Summary of Autonomous Car
Summary: The project is an optical line-following autonomous vehicle using reflective phototransistors and an Atmel 8515 microcontroller. It corrects small deviations by steering and large deviations by backing up while steering to re-center. Speed control is mechanically managed. Hardware was wire-wrapped rather than breadboarded; drive is rear-wheel with differential via a DC motor and steering via a solenoid. Two H-bridges built from TIP-31, TIP3055, and TIP-42 BJTs provide power; 20-gauge wire used for high-current paths.
Parts used in the Line-Following Autonomous Car:
- Reflective phototransistors
- Atmel 8515 microcontroller
- DC drive motor (rear-wheel drive with differential)
- Steering solenoid
- TIP-31 BJTs
- TIP3055 BJTs
- TIP-42 BJTs
- Wire-wrap wiring
- 20-gauge wire (for high-current areas)
- 30-gauge wire (for remainder of circuit)
- CMOS logic supporting the H-bridges
Introduction
Our vehicle uses optical sensors to follow a line on the floor. Some autonomous vehicles used in manufacturing use a similar concept. Following magnetic strips embedded in the factory floor. The versatility of an optical design should be readily apparent. Since re-routing the vehicle requires no more than re-painting a line.
High-Level Design
Our vehicle uses reflective phototransistors to follow a line on the ground beneath it. The state of the phototransistors is captured, and the car is controlled accordingly by an Atmel 8515 microcontroller. If the car detects a small deviation from the line, it will correct its path by steering in the appropriate direction. If it detects a large deviation, it will take more “drastic” measures to correct its path: It will back up while steering itself back towards the line until it re-centers itself. It then continues on its path.
The original objective for this project was to optimize the car for the speed with which it navigated the line. To do this, we would have increased the speed when little compensation was needed, and decreased the speed as more was needed. This optimization, however, did not require much more effort on our part than the heuristic outlined above. This is because the speed is mechanically regulated by the gradual acceleration of the car in balance with the direction reversal for large corrections.
Hardware
The hardware for this project was the bulk of the work. Because we were making a moving vehicle, we decided that it would be best not to have any of the circuitry on breadboards. Breadboards are also expensive, so we probably would have had to disassemble the car after its demonstration. We therefore chose to wire-wrap all of the circuitry. This required a fair amount of labor, but it was well worth it in the end.
The car we selected is fairly simple to operate. It has a rear wheel drive, complete with a differential, which is powered by a DC motor. The steering is not controlled by a servo, but rather by a solenoid. This results in an “all or nothing” control over the steering, but we did not find this to be overly constraining. We built two H-bridges using TIP-31, TIP3055, and TIP-42 BJTs to deliver power to the steering and the drive motor. Because of the current requirements (the drive motor and steering solenoid could draw several amps), we used 20-gauge wire for the high-current areas of the H-bridges rather than the 30-gauge wire used for the rest of the circuit. Schematics of the H-bridges and supporting CMOS logic appear below.
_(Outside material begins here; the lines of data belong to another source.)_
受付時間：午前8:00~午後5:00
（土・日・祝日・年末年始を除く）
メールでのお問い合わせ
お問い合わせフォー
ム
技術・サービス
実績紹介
For more detail: Autonomous Car
- What sensor type does the vehicle use to follow the line?
The vehicle uses reflective phototransistors to follow a line on the ground beneath it. - What microcontroller captures the phototransistor state?
An Atmel 8515 microcontroller captures the state of the phototransistors and controls the car. - How does the car correct small deviations from the line?
It corrects small deviations by steering in the appropriate direction. - How does the car handle large deviations from the line?
For large deviations it backs up while steering toward the line until it re-centers, then continues. - What components are used to build the H-bridges?
The H-bridges are built using TIP-31, TIP3055, and TIP-42 BJTs. - Why was wire-wrap used instead of breadboards?
Wire-wrap was used to avoid breadboards on a moving vehicle and to prevent having to disassemble the car after demonstration. - What gauge wire is used for high-current areas?
20-gauge wire is used for the high-current areas of the H-bridges. - How is steering implemented on the car?
Steering is implemented with a solenoid, providing all-or-nothing control rather than a servo. - Did the project implement speed optimization based on deviation?
The original objective included speed optimization based on needed compensation, but mechanical regulation of acceleration and direction reversal achieved the behavior with minimal extra effort.